Рядом с Хедстрю стоял мужчина помоложе, практически полная его противоположность. Бледная, чуть ли не молочно-белая кожа. Светло-голубые глаза, которые были бы просто неотразимы, не обрамляй их красные веки и почти бесцветные ресницы. Волосы исключительно эффектного золотистого оттенка были так напомажены, что, казалось, заскрипят, если к ним прикоснуться.

– Мы как раз тебя ждали, – любезно заметила Матильда. На ней было синее платье с розочками вокруг выреза, которые, по её мнению, ей особенно шли. А это что... Неужели у неё на лице пудра? Это у Матильды-то?

Алиса взглянула на мать, единственного человека в комнате, на которого по-настоящему приятно смотреть. Она широко улыбалась, но взгляд был растерянным. Видимо, то были черты пожилой дамы, которой она однажды станет. В настоящий момент её лицо скорее говорило: «Что ж, я здесь, но лучше бы мне быть где-то ещё – может, за рукоделием или в саду?» Алисиного отца нигде не было видно. Он не любил, когда вокруг его дочурок увиваются молодые люди, и заключил, что будущего можно избежать, сторонясь молодых людей в целом.

– Да, конечно, – сказала Алиса. – Здравствуйте. – Она вежливо протянула руку другу Хедстрю.

– Ричард Кони, – представился юноша, наклоняясь и целуя руку, вместо того чтобы её пожать.

Алиса вновь взглянула на мать, та прикрыла рот пальцами, пряча озорную улыбку, напоминавшую о той девочке, которой она когда-то была. Алиса внутренне простонала: помощи ждать неоткуда.

– Ваша сестра мне много о вас рассказывала, – продолжил Кони.

– Неужели, – произнесла Алиса без особых эмоций. – Решительно с её стороны.

Никто не заметил, что она пропустила второе наречие: оно и к лучшему, каждый вставит то, что, с его или её точки зрения, наиболее уместно.

– О, давайте выпьем чаю, – сказала мама, звеня маленьким колокольчиком рядом с собой. – Знаю, для плотного перекуса ещё слишком рано, но миссис Эндерби только что испекла миндальное печенье.

– Звучит восхитительно, мама, – сказала Матильда.

Алиса не произнесла ни слова: она пыталась ещё разок украдкой взглянуть на стеклянную пластинку в руке. Застрять на чаепитии с двумя наискучнейшими мужчинами, которых она когда-либо встречала (так думалось Алисе), когда Страна чудес совсем близко, манит её к себе!

– Что у тебя там? – спросила сестра. – Не желаешь поделиться с нами?

– О, просто снимок, который я проявила у тёти Вивиан.

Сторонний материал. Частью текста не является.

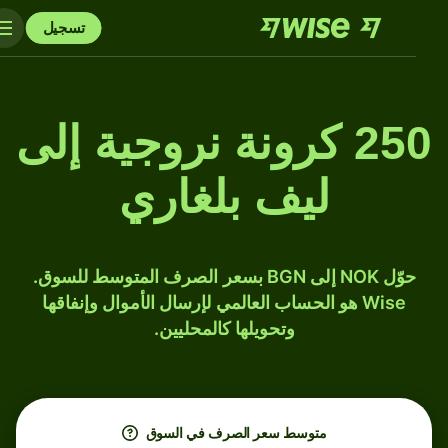
تسجيل
250 كرونة نروجية إلى
ليف بلغاري
حوّل NOK إلى BGN بسعر الصرف المتوسط للسوق.
Wise هو الحساب العالمي لإرسال الأموال وإنفاقها
وتحويلها كالمحليين.
متوسط ​​سعر الصرف في السوق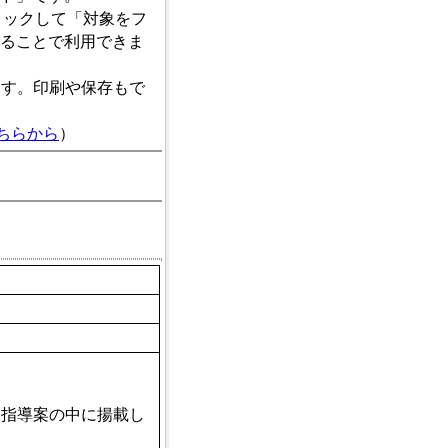
リックして「対象をフ
ることで利用できま
ます。印刷や保存もで
ちらから
）
。
、指導案の中に揚載し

Получилось не то, что я ожидала, – сказала Алиса, поднимая пластинку и специально наклоняя её туда-сюда таким образом, чтобы никто не смог рассмотреть изображение.

– Это же миссис Погосьданхау, – сказала Матильда, от острых глаз которой ничего не укроется. – И две её внучатые племянницы. До чего странный выбор натурщицы. Восхищаюсь твоей тягой к благотворительности.

Алиса нахмурилась и посмотрела на пластинку снова. Нет, для неё фотография выглядит по-прежнему. В кадре только Королева Червей. Удивительно!

– Так вы одна из так называемых фотолюбителей, а? – спросил Кони, даже не удосуживаясь взглянуть на снимок. – Щёлкаете всех и всюду?

– Прошу прощения, но я всегда спрашиваю разрешения. Я бы ни за что не стала вторгаться в чужую частную жизнь.

– У Ричарда тоже есть хобби, – сказал Хедстрю резко и неловко, вероятно, соревнуясь в некоем неизвестном поединке за худший способ сменить тему. – Он помогает печатать и распространять брошюры за кандидатуру Рэмсботтома. Руководит кампанией вместе с Квагли Рэмсботтомом. И даже организует большой митинг в следующий вторник!

– Да что вы говорите, – сказала Алиса, даже не стараясь скрыть скуку в голосе. Она переключила внимание на миссис Эндерби, которая принесла поднос с чаем. Мать девочек не предложила разлить напиток по чашкам. Она рассеянно смотрела в окно, вероятно, разглядывая птиц.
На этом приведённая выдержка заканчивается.